A Family Dollar employee is killed for asking a customer to abide by safe distancing guidelines.

“Holy Father, protect them in your name that you have given me, so that they may be one, as we are one.”

I have to imagine that Jesus’ heart breaks when his prayers aren’t answered, too.

There is a way to quibble with what I’ve said so far, which is that Jesus is speaking of his disciples in particular. He knows that they will face a hard and broken world (just consider what happens to Jesus next). We might not expect such unity from the broken and sinful world; maybe we can hold out hope for the church — us disciples of Jesus Christ today. But a closer look at churches demonstrates that we’re not doing much better.

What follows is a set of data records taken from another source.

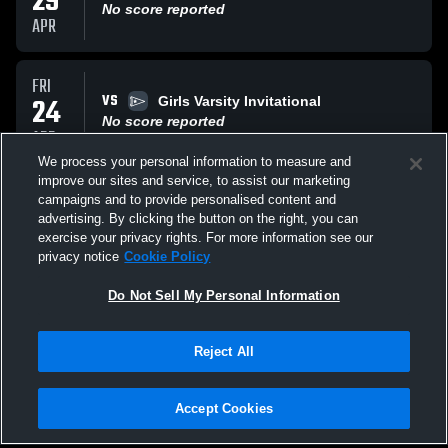
29
No score reported
APR
FRI
VS
24
Girls Varsity Invitational
No score reported
APR
We process your personal information to measure and
improve our sites and service, to assist our marketing
WED
campaigns and to provide personalised content and
VS
15
Girls All Invitational
advertising. By clicking the button on the right, you can
No score reported
exercise your privacy rights. For more information see our
APR
privacy notice
Cookie Policy
All Events
Do Not Sell My Personal Information
Reject All
Accept Cookies
Privacy Policy
|
Terms & Conditions
|
Software License Agreement
|
Do
Not Sell My Personal Information
|
Cookies
|
Security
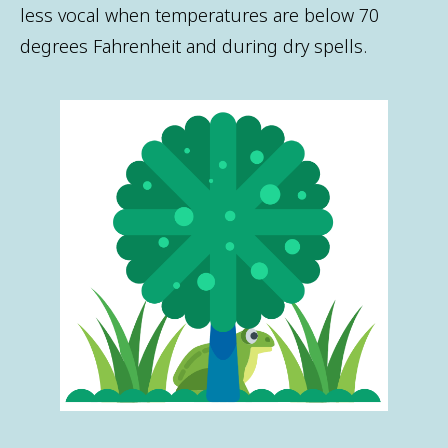
less vocal when temperatures are below 70
degrees Fahrenheit and during dry spells.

A church in Louisiana gains national attention by continuing to hold services against the advice of public health officials and a mandated stay at home order. When parishioners become sick the pastor demurs, and is later charged with assault after aggressively driving his bus in the vicinity of a protestor, who was on foot.

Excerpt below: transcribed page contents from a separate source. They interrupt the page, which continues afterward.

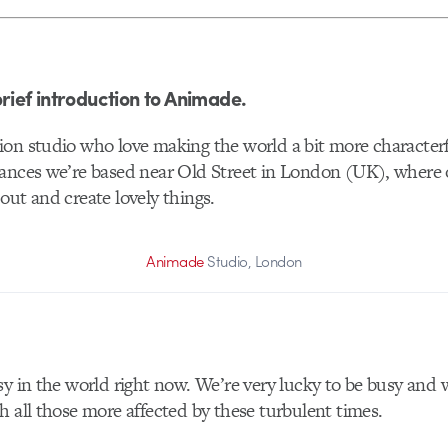
brief introduction to Animade.
ion studio who love making the world a bit more character
ances we’re based near Old Street in London (UK), where 
out and create lovely things.
Animade
Studio, London
sy in the world right now. We’re very lucky to be busy and 
h all those more affected by these turbulent times.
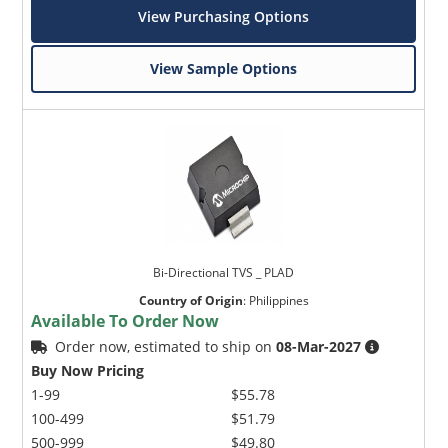
View Purchasing Options
View Sample Options
Bi-Directional TVS _ PLAD
Country of Origin
:
Philippines
Available To Order Now
Order now, estimated to ship on
08-Mar-2027
Buy Now Pricing
1-99
$55.78
100-499
$51.79
500-999
$49.80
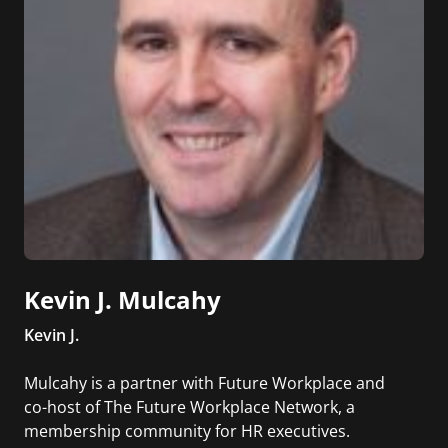
Kevin J. Mulcahy
Kevin J.
Mulcahy is a partner with Future Workplace and
co-host of The Future Workplace Network, a
membership community for HR executives.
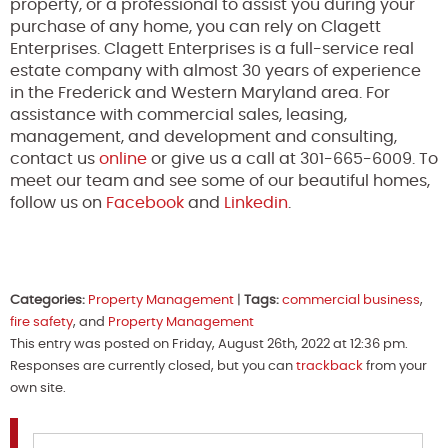
property, or a professional to assist you during your
purchase of any home, you can rely on Clagett
Enterprises. Clagett Enterprises is a full-service real
estate company with almost 30 years of experience
in the Frederick and Western Maryland area. For
assistance with commercial sales, leasing,
management, and development and consulting,
contact us
online
or give us a call at 301-665-6009. To
meet our team and see some of our beautiful homes,
follow us on
Facebook
and
Linkedin
.
Categories:
Property Management
|
Tags:
commercial business
,
fire safety
, and
Property Management
This entry was posted on Friday, August 26th, 2022 at 12:36 pm.
Responses are currently closed, but you can
trackback
from your
own site.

Churches sue local officials for a right to worship against public health guidelines, claiming persecution as government regulations temporarily prohibit public worship.

None of this is especially surprising. Christians, like everyone else, have political disagreement and, especially, church disagreement. We may disagree more than the public at large because we have so many meetings — so much practice with disagreement. We also belong to different traditions that have long-embedded political and theological approaches that expose difference as much as they do unity.

“Holy Father, protect them in your name that you have given me, so that they may be one, as we are one.”

There is no vision of national unity or church unity that could satisfy Jesus’ prayer. We see more brokenness and fragmentation, so much so that it’s hard to imagine the world any other way. Government structures crumble. Public trust devolves to all-time lows. Religious institutions bleed members. The world falls apart and we wonder why God will not answer Jesus’ prayer.

Jesus’ prayer continues for several more verses in the Gospel of John. But eventually he has to get up and face what’s next. He and his disciples go out. He finds his betrayer, bringing soldiers to carry him away, one more sign of the world’s disunity and brokenness. But before that encounter Jesus prays one more time (at least in the other Gospels). He pleads with God to take him off the road he has to walk. But his prayer ends, as they all do, in an expression of trust: “not my will, but yours be done.”

This is God’s answer. God in Jesus Christ goes to the cross, suffering the depths of agony so that the solidarity of God with God’s people will remind us of hope in just our broken places, even if the broken places are within ourselves. The source of our unity and our strength is never in our ability to get things right. It remains, as it always has, in the love of the savior. Anything, then, that does not work towards this prayer of Jesus, anything that demonstrates the world’s brokenness and fragmentation, falls away in the prayer of Jesus; even those things we hang onto in ourselves — our grudges, our assumptions, our dislikes — fall away in the love of the Savior who went to the cross for those people just as much for you and me.

“Holy Father, protect them in your name that you have given me, so that they may be one, as we are one” or “Your will be done, on earth as it is in heaven.” It’s the same prayer. Somehow, they always turn out that way. As people of faith, we might try to answer.

Will Scott is the pastor of First Presbyterian Church of Dalton. His column appears the fourth Friday of the month.